START Material for this task
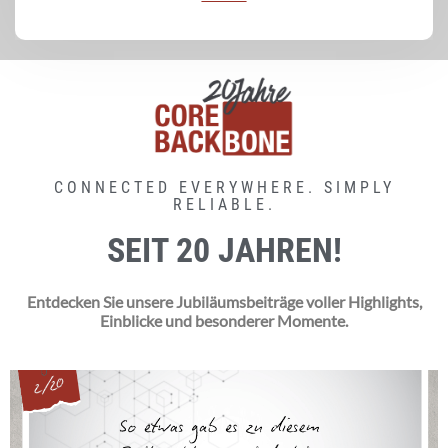
CONNECTED EVERYWHERE. SIMPLY
RELIABLE.
SEIT 20 JAHREN!
Entdecken Sie unsere Jubiläumsbeiträge voller Highlights,
Einblicke und besonderer Momente.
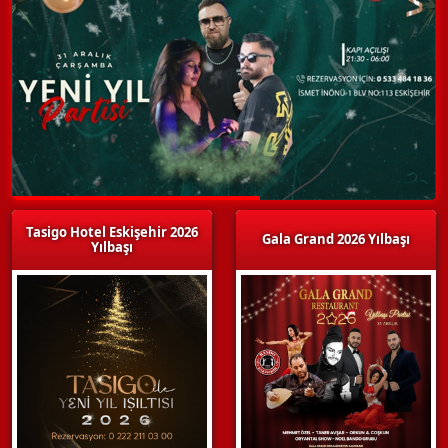
Tasigo Hotel Eskişehir 2026
Gala Grand 2026 Yılbaşı
Yılbaşı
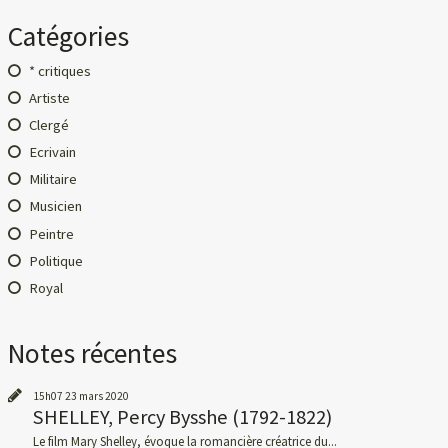
Catégories
* critiques
Artiste
Clergé
Ecrivain
Militaire
Musicien
Peintre
Politique
Royal
Notes récentes
15h07
23
mars 2020
SHELLEY, Percy Bysshe (1792-1822)
Le film Mary Shelley, évoque la romancière créatrice du...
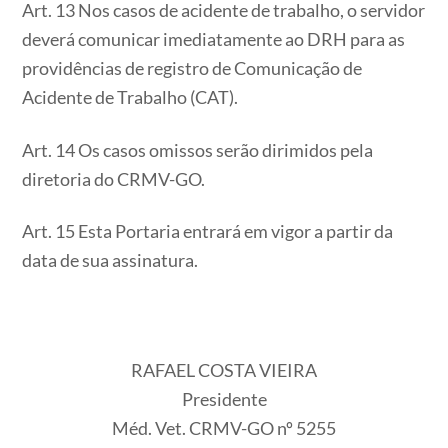
Art. 13 Nos casos de acidente de trabalho, o servidor
deverá comunicar imediatamente ao DRH para as
providências de registro de Comunicação de
Acidente de Trabalho (CAT).
Art. 14 Os casos omissos serão dirimidos pela
diretoria do CRMV-GO.
​​​​​​​Art. 15 Esta Portaria entrará em vigor a partir da
data de sua assinatura.
RAFAEL COSTA VIEIRA
Presidente
Méd. Vet. CRMV-GO nº 5255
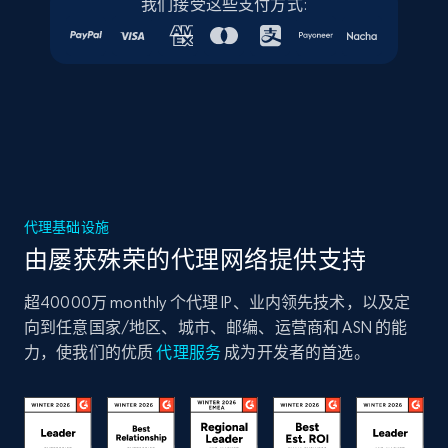
我们接受这些支付方式:
代理基础设施
由屡获殊荣的代理网络提供支持
超40000万 monthly 个代理 IP、业内领先技术，以及定
向到任意国家/地区、城市、邮编、运营商和 ASN 的能
力，使我们的优质
代理服务
成为开发者的首选。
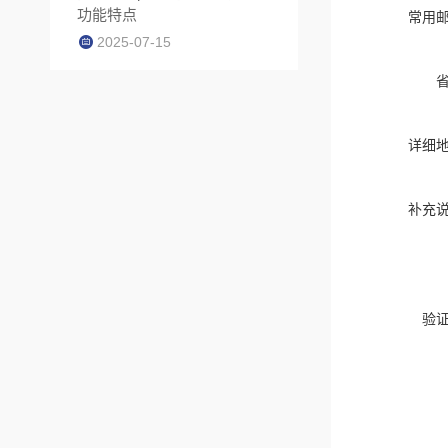
功能特点
常用
2025-07-15
详细
补充
验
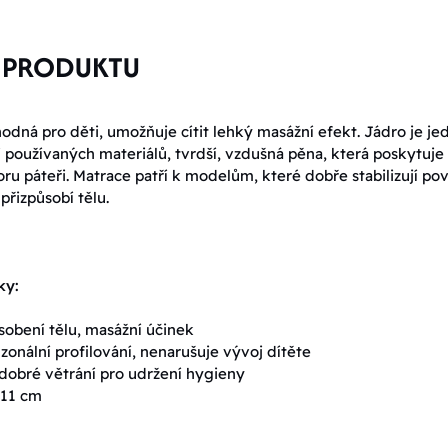
 PRODUKTU
odná pro děti, umožňuje cítit lehký masážní efekt. Jádro je je
ji používaných materiálů, tvrdší, vzdušná pěna, která poskytuje
ru páteři. Matrace patří k modelům, které dobře stabilizují po
přizpůsobí tělu.
ky:
sobení tělu, masážní účinek
zonální profilování, nenarušuje vývoj dítěte
dobré větrání pro udržení hygieny
 11 cm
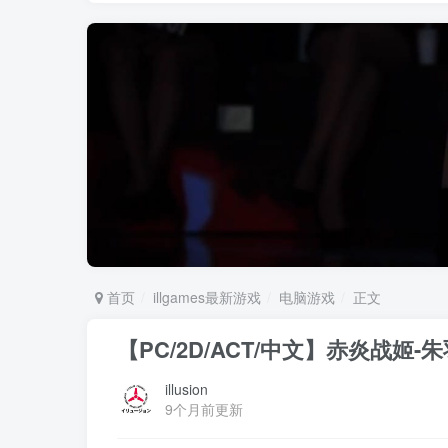
首页
illgames最新游戏
电脑游戏
正文
【PC/2D/ACT/中文】赤炎战姬-朱
illusion
9个月前更新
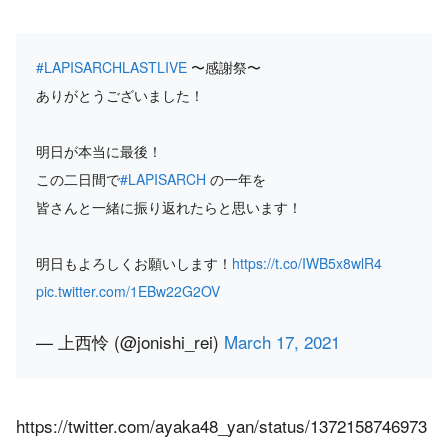
#LAPISARCHLASTLIVE
〜感謝祭〜
ありがとうございました！
明日が本当に最後！
この二日間で
#LAPISARCH
の一年を
皆さんと一緒に振り返れたらと思います！
明日もよろしくお願いします！
https://t.co/IWB5x8wlR4
pic.twitter.com/1EBw22G2OV
— 上西怜 (@jonishi_rei)
March 17, 2021
https://twitter.com/ayaka48_yan/status/1372158746973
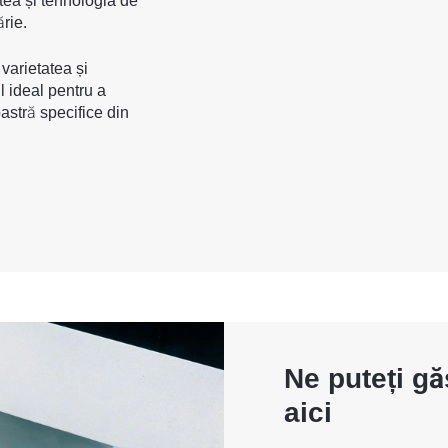
atea și tehnologia de
rie.
varietatea și
l ideal pentru a
astră specifice din
Ne puteți gă
aici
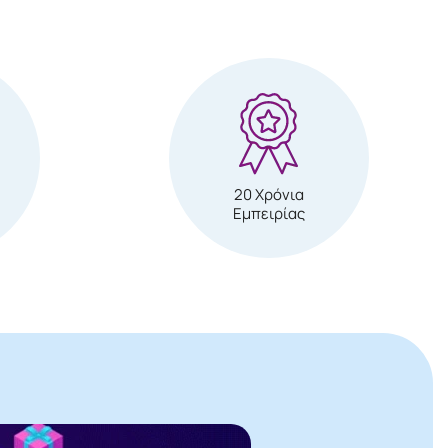
20 Χρόνια
Εμπειρίας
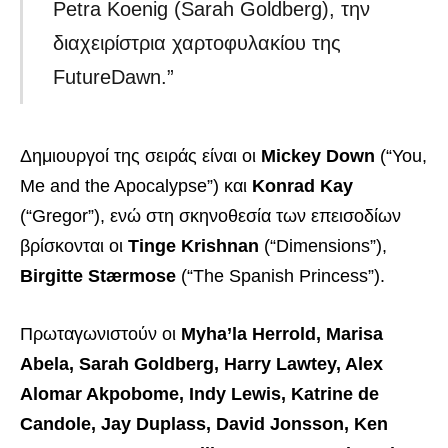
Petra Koenig (Sarah Goldberg), την
διαχειρίστρια χαρτοφυλακίου της
FutureDawn.”
Δημιουργοί της σειράς είναι οι
Mickey Down
(“You,
Me and the Apocalypse”) και
Konrad Kay
(“Gregor”), ενώ στη σκηνοθεσία των επεισοδίων
βρίσκονται οι
Tinge Krishnan
(“Dimensions”),
Birgitte Stærmose
(“The Spanish Princess”).
Πρωταγωνιστούν οι
Myha’la Herrold, Marisa
Abela, Sarah Goldberg, Harry Lawtey, Alex
Alomar Akpobome, Indy Lewis, Katrine de
Candole, Jay Duplass, David Jonsson, Ken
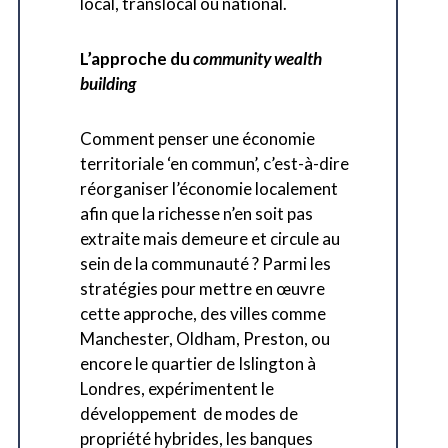
local, translocal ou national.
L’approche du
community wealth
building
Comment penser une économie
territoriale ‘en commun’, c’est-à-dire
réorganiser l’économie localement
afin que la richesse n’en soit pas
extraite mais demeure et circule au
sein de la communauté ? Parmi les
stratégies pour mettre en œuvre
cette approche, des villes comme
Manchester, Oldham, Preston, ou
encore le quartier de Islington à
Londres, expérimentent le
développement de modes de
propriété hybrides, les banques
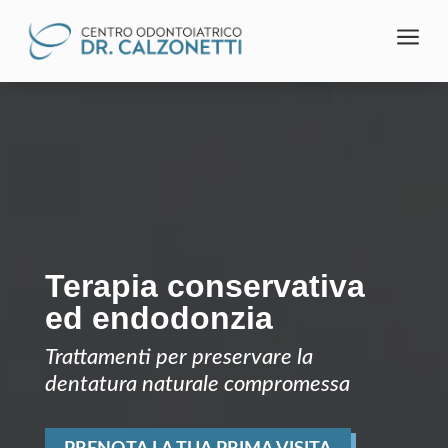
a
Terapia conservativa
ed endodonzia
Trattamenti per preservare la
dentatura naturale compromessa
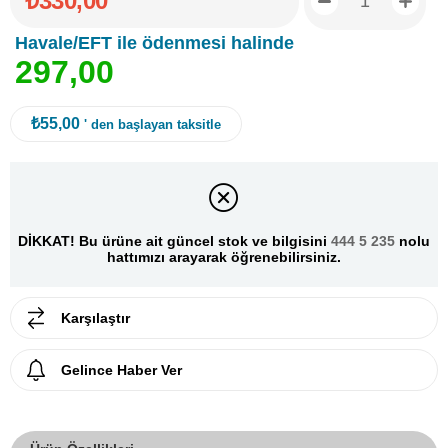
₺330,00
Havale/EFT ile ödenmesi halinde
2
9
7
,
0
0
₺55,00
' den başlayan taksitle
DİKKAT! Bu ürüne ait güncel stok ve bilgisini
444 5 235
nolu
hattımızı arayarak öğrenebilirsiniz.
Karşılaştır
Gelince Haber Ver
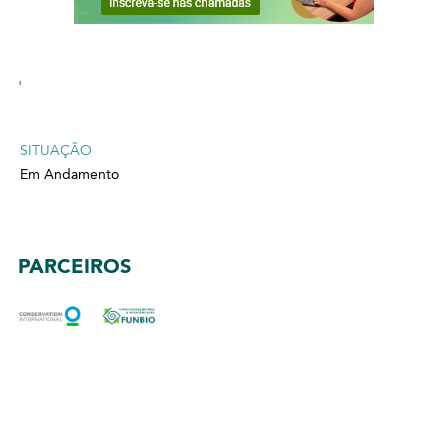
'
SITUAÇÃO
Em Andamento
PARCEIROS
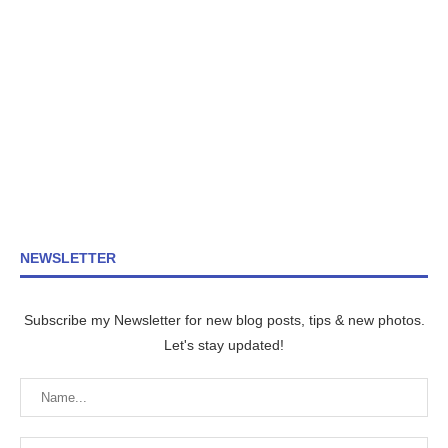
NEWSLETTER
Subscribe my Newsletter for new blog posts, tips & new photos.
Let's stay updated!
END Material for this task
Activity:
Every line above must be printed again exactly, pictures excluded.

Expected output:
CONNECTED EVERYWHERE. SIMPLY
RELIABLE.
SEIT 20 JAHREN!
Entdecken Sie unsere Jubiläumsbeiträge voller Highlights,
Einblicke und besonderer Momente.
Tasigo Hotel Eskişehir 2026
Gala Grand 2026 Yılbaşı
Yılbaşı
Catégories
* critiques
Artiste
Clergé
Ecrivain
Militaire
Musicien
Peintre
Politique
Royal
Notes récentes
15h07
23
mars 2020
SHELLEY, Percy Bysshe (1792-1822)
Le film Mary Shelley, évoque la romancière créatrice du...
Art. 13 Nos casos de acidente de trabalho, o servidor
deverá comunicar imediatamente ao DRH para as
providências de registro de Comunicação de
Acidente de Trabalho (CAT).
Art. 14 Os casos omissos serão dirimidos pela
diretoria do CRMV-GO.
​​​​​​​Art. 15 Esta Portaria entrará em vigor a partir da
data de sua assinatura.
RAFAEL COSTA VIEIRA
Presidente
Méd. Vet. CRMV-GO nº 5255
我们接受这些支付方式:
代理基础设施
由屡获殊荣的代理网络提供支持
超40000万 monthly 个代理 IP、业内领先技术，以及定
向到任意国家/地区、城市、邮编、运营商和 ASN 的能
力，使我们的优质
代理服务
成为开发者的首选。
功能特点
常用
2025-07-15
详细
补充
验
 PRODUKTU
odná pro děti, umožňuje cítit lehký masážní efekt. Jádro je je
ji používaných materiálů, tvrdší, vzdušná pěna, která poskytuje
ru páteři. Matrace patří k modelům, které dobře stabilizují po
přizpůsobí tělu.
ky:
sobení tělu, masážní účinek
zonální profilování, nenarušuje vývoj dítěte
dobré větrání pro udržení hygieny
 11 cm
首页
illgames最新游戏
电脑游戏
正文
【PC/2D/ACT/中文】赤炎战姬-朱
illusion
9个月前更新
#LAPISARCHLASTLIVE
〜感謝祭〜
ありがとうございました！
明日が本当に最後！
この二日間で
#LAPISARCH
の一年を
皆さんと一緒に振り返れたらと思います！
明日もよろしくお願いします！
https://t.co/IWB5x8wlR4
pic.twitter.com/1EBw22G2OV
— 上西怜 (@jonishi_rei)
March 17, 2021
https://twitter.com/ayaka48_yan/status/1372158746973
atea și tehnologia de
rie.
varietatea și
l ideal pentru a
astră specifice din
Ne puteți gă
aici
20 Χρόνια
Εμπειρίας
Petra Koenig (Sarah Goldberg), την
διαχειρίστρια χαρτοφυλακίου της
FutureDawn.”
Δημιουργοί της σειράς είναι οι
Mickey Down
(“You,
Me and the Apocalypse”) και
Konrad Kay
(“Gregor”), ενώ στη σκηνοθεσία των επεισοδίων
βρίσκονται οι
Tinge Krishnan
(“Dimensions”),
Birgitte Stærmose
(“The Spanish Princess”).
Πρωταγωνιστούν οι
Myha’la Herrold, Marisa
Abela, Sarah Goldberg, Harry Lawtey, Alex
Alomar Akpobome, Indy Lewis, Katrine de
Candole, Jay Duplass, David Jonsson, Ken
local, translocal ou national.
L’approche du
community wealth
building
Comment penser une économie
territoriale ‘en commun’, c’est-à-dire
réorganiser l’économie localement
afin que la richesse n’en soit pas
extraite mais demeure et circule au
sein de la communauté ? Parmi les
stratégies pour mettre en œuvre
cette approche, des villes comme
Manchester, Oldham, Preston, ou
encore le quartier de Islington à
Londres, expérimentent le
développement de modes de
propriété hybrides, les banques
a
Terapia conservativa
ed endodonzia
Trattamenti per preservare la
dentatura naturale compromessa
₺330,00
Havale/EFT ile ödenmesi halinde
2
9
7
,
0
0
₺55,00
' den başlayan taksitle
DİKKAT! Bu ürüne ait güncel stok ve bilgisini
444 5 235
nolu
hattımızı arayarak öğrenebilirsiniz.
Karşılaştır
Gelince Haber Ver
'
SITUAÇÃO
Em Andamento
PARCEIROS
NEWSLETTER
Subscribe my Newsletter for new blog posts, tips & new photos.
Let's stay updated!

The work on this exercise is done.